Thoughts that could not be carried by words passed between them,
longer than the wind.
---*
When One Task Resembles Another
Long after Yi In-jung finished speaking, silence remained.
The sunset had vanished, and the barracks flags waved quietly in the dark.
Seongjin lowered his head.
The king's work.
His senior brother's work.
The merchant's work.
His own study.
They seemed like different paths,
yet somewhere they strangely resembled one another.
One strives to govern the world.
Another strives to govern the mind.
The king manages human desire;
the one who studies looks at the roots of that desire.
One builds outer order;
the other builds inner order.
Yet the essence was the same.
An endless struggle.
Endless doubt.
Endless falling.
Facing one's own darkness.
The anguish of a king and the anguish of a practitioner
were like ripples rising from the same body.
To establish the world and to establish the heart
are the same fight.
Seongjin repeated this silently to himself.
His gaze caught Yi In-jung's back.
His senior brother's steps were slow,
and in that slowness lay weight.
"Study to raise a country."
Only now did the meaning become clear.
Each person establishes a place of their own.

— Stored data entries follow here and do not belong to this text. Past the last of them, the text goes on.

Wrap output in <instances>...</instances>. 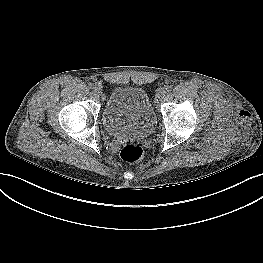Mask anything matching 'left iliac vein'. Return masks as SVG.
<instances>
[{"instance_id":"obj_1","label":"left iliac vein","mask_w":263,"mask_h":263,"mask_svg":"<svg viewBox=\"0 0 263 263\" xmlns=\"http://www.w3.org/2000/svg\"><path fill=\"white\" fill-rule=\"evenodd\" d=\"M164 97V93L162 91H160L158 94H157V98L159 100H161L162 98Z\"/></svg>"}]
</instances>
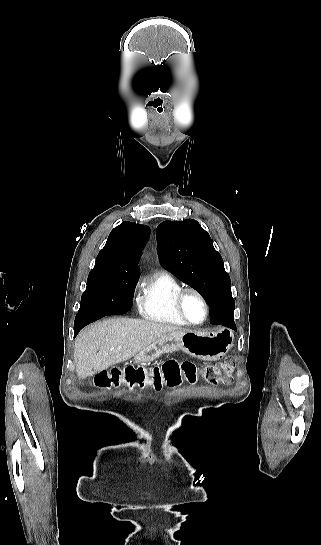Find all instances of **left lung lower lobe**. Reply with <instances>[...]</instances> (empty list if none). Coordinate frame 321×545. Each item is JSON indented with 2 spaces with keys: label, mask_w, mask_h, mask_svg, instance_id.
I'll use <instances>...</instances> for the list:
<instances>
[{
  "label": "left lung lower lobe",
  "mask_w": 321,
  "mask_h": 545,
  "mask_svg": "<svg viewBox=\"0 0 321 545\" xmlns=\"http://www.w3.org/2000/svg\"><path fill=\"white\" fill-rule=\"evenodd\" d=\"M211 324H222L226 327H229L233 330H236V325L234 322V315H225L215 311H210Z\"/></svg>",
  "instance_id": "left-lung-lower-lobe-1"
}]
</instances>
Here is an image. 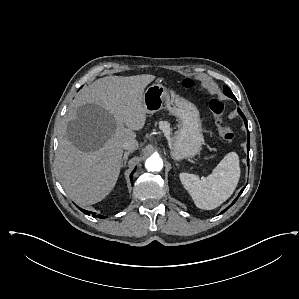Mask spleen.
I'll return each instance as SVG.
<instances>
[{
  "label": "spleen",
  "mask_w": 299,
  "mask_h": 299,
  "mask_svg": "<svg viewBox=\"0 0 299 299\" xmlns=\"http://www.w3.org/2000/svg\"><path fill=\"white\" fill-rule=\"evenodd\" d=\"M179 177L195 205L200 209L212 210L235 191L240 178L239 157L235 152L228 153L204 179L189 173H180Z\"/></svg>",
  "instance_id": "spleen-1"
}]
</instances>
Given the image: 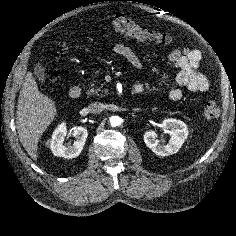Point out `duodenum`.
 I'll return each mask as SVG.
<instances>
[{"label": "duodenum", "mask_w": 236, "mask_h": 236, "mask_svg": "<svg viewBox=\"0 0 236 236\" xmlns=\"http://www.w3.org/2000/svg\"><path fill=\"white\" fill-rule=\"evenodd\" d=\"M135 93V92H134ZM82 94V90L79 86H73L70 90H69V96L72 99H78L80 98Z\"/></svg>", "instance_id": "obj_1"}]
</instances>
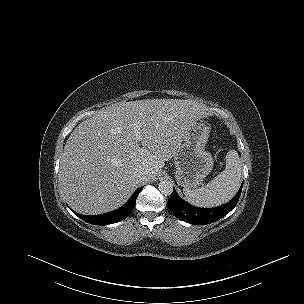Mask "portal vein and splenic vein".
<instances>
[{
    "mask_svg": "<svg viewBox=\"0 0 304 304\" xmlns=\"http://www.w3.org/2000/svg\"><path fill=\"white\" fill-rule=\"evenodd\" d=\"M140 127H141V124H135L134 125V132H135V136L137 139H139L141 137L140 135Z\"/></svg>",
    "mask_w": 304,
    "mask_h": 304,
    "instance_id": "1",
    "label": "portal vein and splenic vein"
}]
</instances>
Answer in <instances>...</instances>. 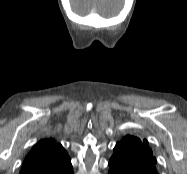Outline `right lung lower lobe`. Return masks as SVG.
<instances>
[{
    "label": "right lung lower lobe",
    "instance_id": "right-lung-lower-lobe-1",
    "mask_svg": "<svg viewBox=\"0 0 187 174\" xmlns=\"http://www.w3.org/2000/svg\"><path fill=\"white\" fill-rule=\"evenodd\" d=\"M66 174H73V170L67 172Z\"/></svg>",
    "mask_w": 187,
    "mask_h": 174
}]
</instances>
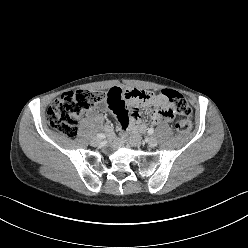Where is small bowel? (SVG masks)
I'll use <instances>...</instances> for the list:
<instances>
[{"label":"small bowel","instance_id":"c3829d8e","mask_svg":"<svg viewBox=\"0 0 248 248\" xmlns=\"http://www.w3.org/2000/svg\"><path fill=\"white\" fill-rule=\"evenodd\" d=\"M105 98L108 101L106 107L116 114L123 128L131 127L140 132L147 130V125L139 122L141 105L153 108L151 121L154 124L168 122L173 118V113L168 112L169 101L163 93H150L137 88L126 89L123 85H118L107 87ZM92 115H95L94 111ZM104 129L110 139L115 141L111 127L105 125Z\"/></svg>","mask_w":248,"mask_h":248}]
</instances>
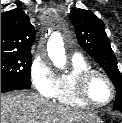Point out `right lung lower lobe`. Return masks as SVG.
<instances>
[{
	"label": "right lung lower lobe",
	"mask_w": 122,
	"mask_h": 123,
	"mask_svg": "<svg viewBox=\"0 0 122 123\" xmlns=\"http://www.w3.org/2000/svg\"><path fill=\"white\" fill-rule=\"evenodd\" d=\"M18 89H30V85L15 80L1 79V93Z\"/></svg>",
	"instance_id": "right-lung-lower-lobe-1"
}]
</instances>
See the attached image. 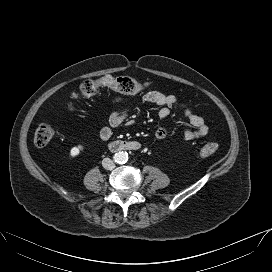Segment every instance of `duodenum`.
<instances>
[{
  "label": "duodenum",
  "instance_id": "410a0bca",
  "mask_svg": "<svg viewBox=\"0 0 272 272\" xmlns=\"http://www.w3.org/2000/svg\"><path fill=\"white\" fill-rule=\"evenodd\" d=\"M109 148L112 152L118 151L137 152L141 148V145L137 141L115 140L110 142Z\"/></svg>",
  "mask_w": 272,
  "mask_h": 272
}]
</instances>
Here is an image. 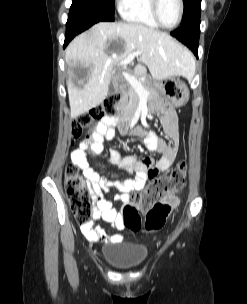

A king establishes the king's place.
A merchant establishes the place of profit.
A practitioner establishes the place of the heart.
That place—
is that person's study.
Perhaps that was all his senior brother meant.
And yet, the study of the heart was clearly different.
The wind blew.
Far away, the lights of Gaegyeong shimmered on the river.
Watching those wavering reflections, Seongjin thought they resembled the king's face—
bright, unstable, and yet a light that did not go out.
"In the end, all work resembles one another."
By the time he whispered it,
darkness had already fully descended.